Re: [PATCH] optional cleaning queries stored in pg_stat_statements - Mailing list pgsql-hackers

From Peter Geoghegan
Subject Re: [PATCH] optional cleaning queries stored in pg_stat_statements
Date
Msg-id CAEYLb_V0KRPMppgKsSEZVatOMp52DNXxV=DpuyTA_JQzd9LZiw@mail.gmail.com
Whole thread Raw
In response to Re: [PATCH] optional cleaning queries stored in pg_stat_statements  (Tom Lane <tgl@sss.pgh.pa.us>)
Responses Re: [PATCH] optional cleaning queries stored in pg_stat_statements
List pgsql-hackers
On 6 November 2011 15:08, Tom Lane <tgl@sss.pgh.pa.us> wrote:
> Are you intending to hash the raw
> grammar output tree, the parse analysis result, the rewriter result,
> or the actual plan tree?

I'm hashing the Query tree from a planner plugin (function assigned to
planner_hook), immediately prior to it being passed to
standard_planner. A major consideration was backwards compatibility;
at one point, it looked like this all could be done without adding any
new infrastructure, with perhaps an officially sanctioned 9.2 version
of pg_stat_statements that could be built against earlier pg versions.Other than that, it seems intuitively obvious
thatthis should happen 
as late as possible in the parsing stage - any transformation
performed prior to planning was considered essential to the query,
even if that potentially meant that successive calls of the same query
string were considered different due to external factors. These things
probably don't come up to often in practice, but I think that they're
nice to have, as they prevent the DBA from looking at statistics that
aren't actually representative.

>> A guiding principal that
>> I've followed is that anything that could result in a different plan
>> is a differentiator of queries.
>
> This claim seems like bunk, unless you're hashing the plan tree,
> in which case it's tautological.

I think I may have been unclear, for which I apologise. Certainly, if
the principle I (mis)described was followed to the letter, I'd end up
with something that was exactly the same as what we already have. I
merely meant to suggest, with an awareness of the fact that I was
saying something slightly controversial, that because the planner is
/invariably/ sensitive to changes in limit/offset constants,
particularly large changes, it made sense to have those constants as
differentiators, and it certainly made sense to have a limit n
differentiate the same query with and without a limit n. I do of
course appreciate that the use of a different constant in quals could
result in a different plan being generated due to their selectivity
estimates varying.

> I'm not real sure whether it's better to classify on the basis of
> similar plans or similar original queries, anyway.  This seems like
> something that could be open for debate about use-cases.

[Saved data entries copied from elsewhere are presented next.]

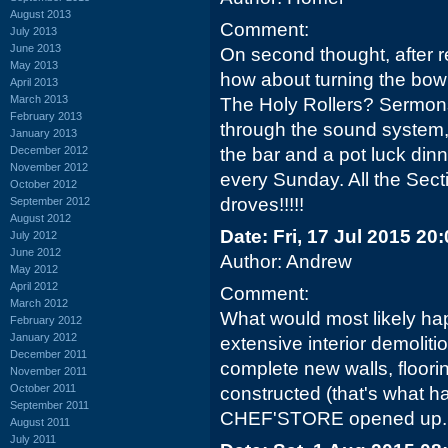
August 2013
Comment:
July 2013
June 2013
On second thought, after 
May 2013
how about turning the bowl
April 2013
March 2013
The Holy Rollers? Sermon
February 2013
through the sound system
January 2013
December 2012
the bar and a pot luck dinn
November 2012
every Sunday. All the Sect
October 2012
droves!!!!!
September 2012
August 2012
Date: Fri, 17 Jul 2015 20
July 2012
June 2012
Author: Andrew
May 2012
April 2012
Comment:
March 2012
What would most likely hap
February 2012
January 2012
extensive interior demoliti
December 2011
complete new walls, floori
November 2011
October 2011
constructed (that's what 
September 2011
CHEF'STORE opened up..
August 2011
July 2011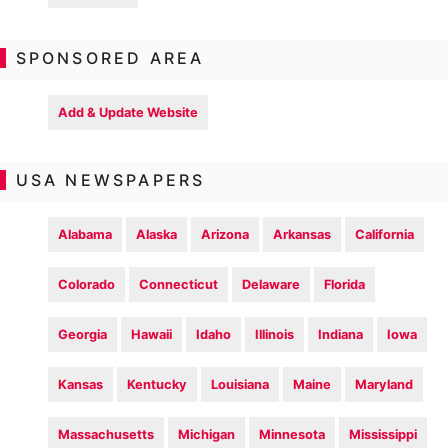
SPONSORED AREA
Add & Update Website
USA NEWSPAPERS
Alabama
Alaska
Arizona
Arkansas
California
Colorado
Connecticut
Delaware
Florida
Georgia
Hawaii
Idaho
Illinois
Indiana
Iowa
Kansas
Kentucky
Louisiana
Maine
Maryland
Massachusetts
Michigan
Minnesota
Mississippi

Indeed - it's generally difficult to reason about what behaviour is
optimal when attempting to anticipate the needs of every Postgres DBA.
In this case, I myself lean strongly towards similar original queries,
because classifying on the basis of similar plans isn't likely to be
nearly as actionable, and there are really no obvious precedents to
draw on - how can it be turned into a useful tool?

>> There will be additional infrastructure added to the parser to support
>> normalisation of query strings for the patch I'll be submitting (that
>> obviously won't be supported in the version that builds against
>> existing Postgres versions that I'll make available). Essentially,
>> I'll be adding a length field to certain nodes,
>
> This seems like a good way to get your patch rejected: adding overhead
> to the core system for the benefit of a feature that not everyone cares
> about is problematic.

It's problematic, but I believe that it can be justified. Without
being glib, exactly no one cares about the location of tokens that
correspond to Const nodes until they have an error that occurs outside
the parser that is attributable to a node/corresponding token, which,
in a production environment, could take a long time. All I'm doing is
moving slightly more towards the default Bison representation of
YYLTYPE, where the column and row of both the beginning and end of
each token are stored. I'm storing location and length rather than
just location, which is a modest change. Not everyone cares about this
feature, but plenty do. It will be particularly useful to have the
Query representation stable, even to the point where it is stable
between pg_stat_statements_reset() calls - third party tools can rely
on the stability of the query string.

> Why do you need it anyway?  Surely it's possible
> to determine the length of a literal token after the fact.

Probably, but not in a manner that I deem to be well-principled. I
want to push the onus on keeping bookkeeping for the replacement of
tokens into the parser, which is authoritative - otherwise, I'll end
up with a kludge that is liable to fall out of sync. The community
will have the opportunity to consider if that trade-off makes sense.

> More generally, if you're hashing anything later than the raw grammar
> tree, I think that generating a suitable representation of the queries
> represented by a single hash entry is going to be problematic anyway.
> There could be significant differences --- much more than just the
> values of constants --- between query strings that end up being
> semantically the same.  Or for that matter we could have identical query
> strings that wind up being considered different because of the action of
> search_path or other context.

I don't see that that has to be problematic. I consider that to be a
feature, and it can be documented as such. I think that any scenario
anyone might care to describe where this is a real problem will be
mostly contrived.

> It might be that the path of least resistance is to document that we
> select one of the actual query strings "at random" to represent all the
> queries that went into the same hash entry, and not even bother with
> trying to strip out constants.  The effort required to do that seems
> well out of proportion to the reward, if we can't do a perfect job of
> representing the common aspects of the queries.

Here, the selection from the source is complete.